The past two weeks have been difficult for Arkansas. Tornadoes, damaging winds and flash floods killed more than a dozen of our citizens and caused millions of dollars in damage. Now, historic floods in East Arkansas are endangering our communities, our people and our agriculture.
State government has been working hard throughout these disasters and continues to do so today. The Arkansas Department of Emergency Management has been coordinating our response and working to assess the damage and secure federal aid. Arkansas National Guardsmen have been on constant missions providing security, manpower and water. Our Forestry Commission, Parks and Tourism Department, Highway Department and Game and Fish Commission are all helping to respond and protect Arkansans.
Within days of the tornadoes striking Arkansas, FEMA teams were on the ground performing assessments, which led to a presidential disaster declaration for eight counties. We have already requested similar declarations for 49 other counties, and hope to see more federal aid as official damage surveys continue. Because flood waters must recede before further assessments can be completed, it will take time before we know the full extent of the damage.

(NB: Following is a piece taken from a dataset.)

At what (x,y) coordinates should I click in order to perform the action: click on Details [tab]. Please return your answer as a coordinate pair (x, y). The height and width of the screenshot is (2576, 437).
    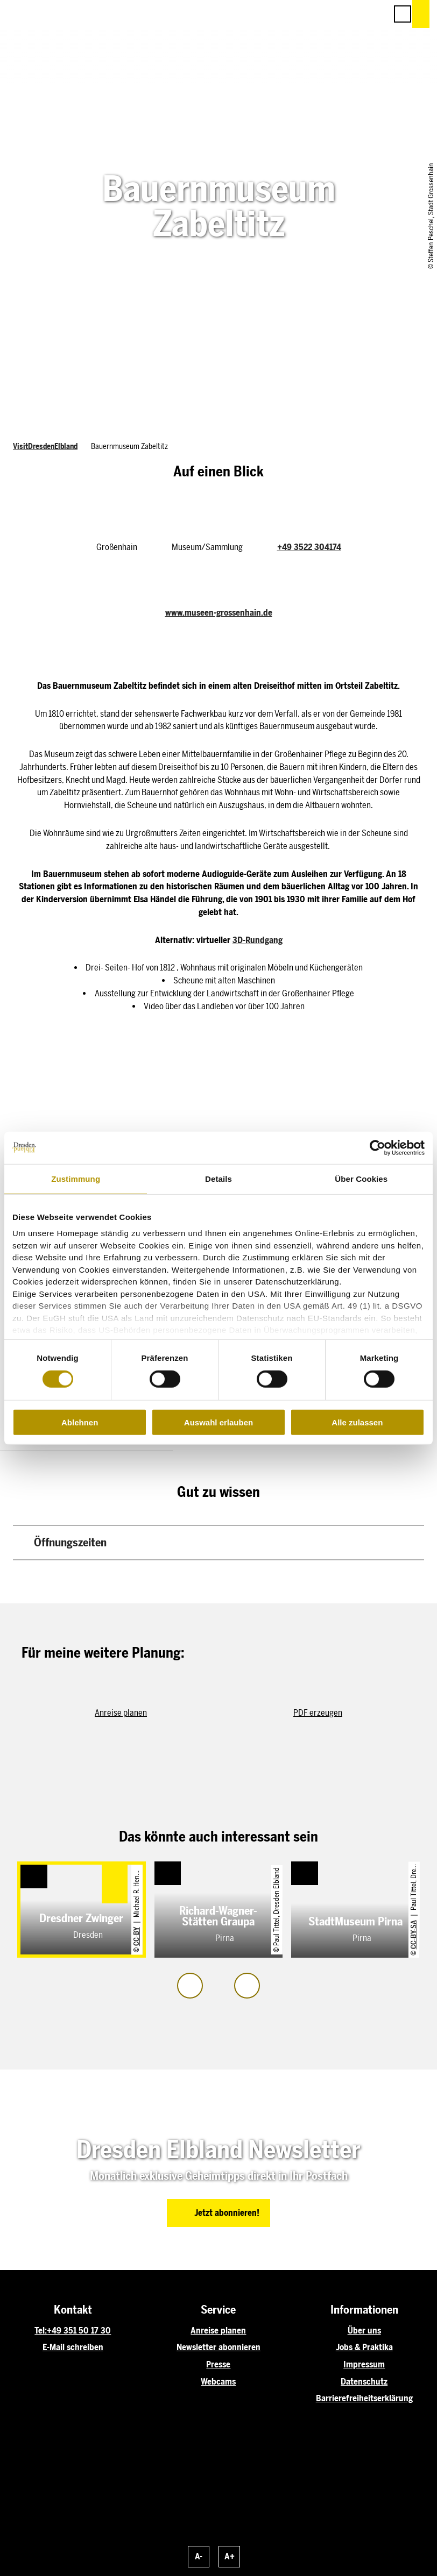
    Looking at the image, I should click on (218, 1178).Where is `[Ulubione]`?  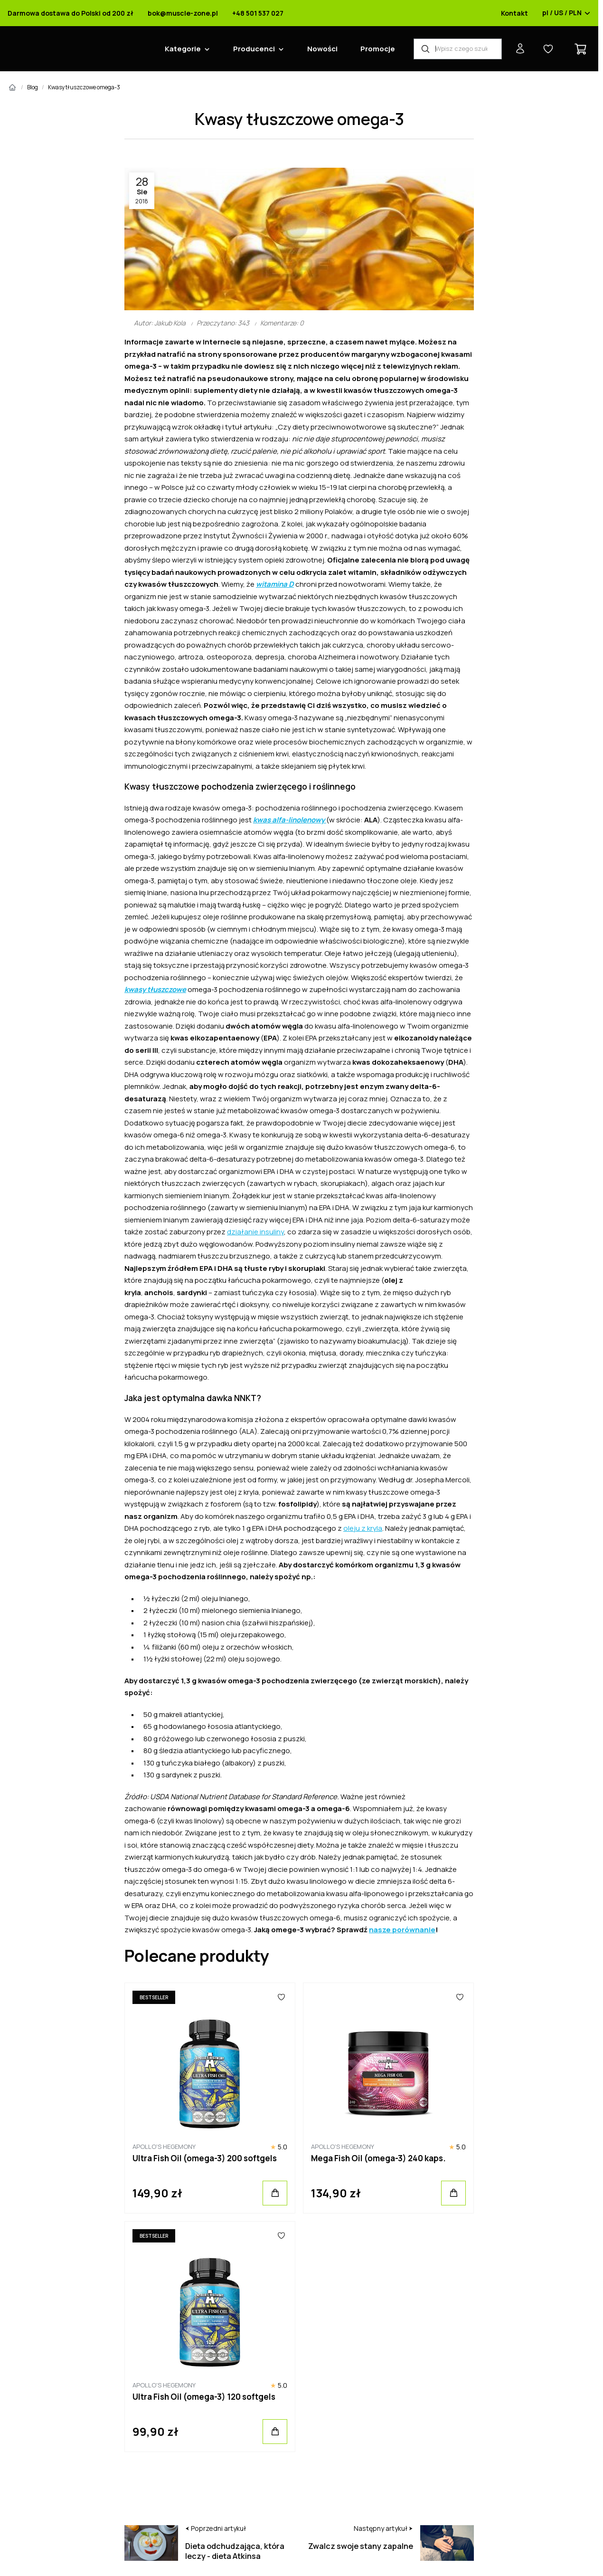
[Ulubione] is located at coordinates (281, 1997).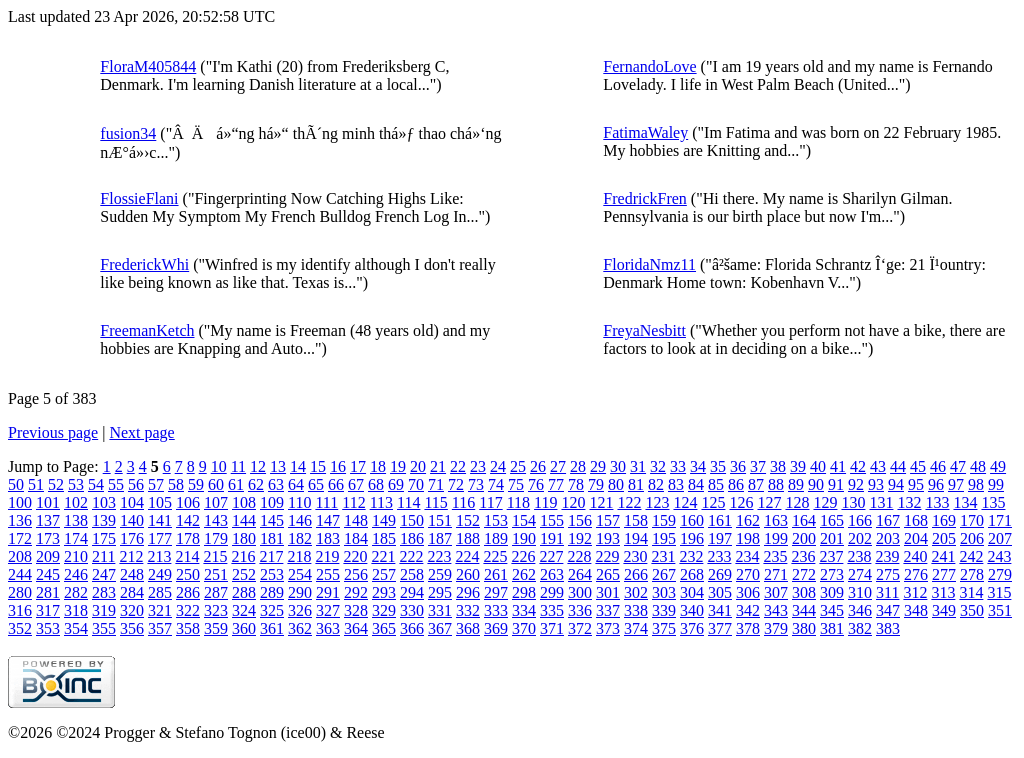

While Arkansas government's vigilant response to these disasters is a source of pride for our State, the selfless and responsible actions of everyday Arkansans helping one another always provide the greatest inspiration in tough times.
In Washington County, parks officials, local law enforcement and volunteers worked together to safely evacuate Devil's Den State Park before floodwaters inundated campgrounds there. Neighbors helped rescuers locate trapped residents along the Illinois River in Benton County. Businesses, church groups and residents reached out to care for one another after tornadoes struck Garland and Faulkner Counties. Officials in Randolph County received the resources they needed from neighboring counties to combat floodwaters. Volunteers reinforced levees in Jackson County. And in Des Arc, neighbors worked side-by-side in hip waders to fill and lay sandbags to protect their homes, businesses and downtown area from the White River.
We saw historic flooding in East Arkansas in 2008, and I've returned to some of those places for the second time in three years. This year's flood event could be more prolonged because the Mississippi River continues to rise. Rivers in Arkansas, especially the White, could remain backed up for some time. This has already choked off a section of Interstate 40 through East Arkansas, the first time an interstate route through Arkansas has been closed because of high water.
The State of Arkansas will do all it can to help our people through these latest disasters. We are good at responding, because we get too much practice at it. Please do your part and try to help your friends and loved ones who may be affected by the ruthless weather. Monitor the news and heed any evacuation orders. If you have to drive in flooded communities, avoid driving through standing water. As the saying goes, "Turn around, don't drown."
Arkansas always recovers from disasters, and we are often stronger for the experience. This one may last longer than most, but we stand ready to continue our response and take care of our people.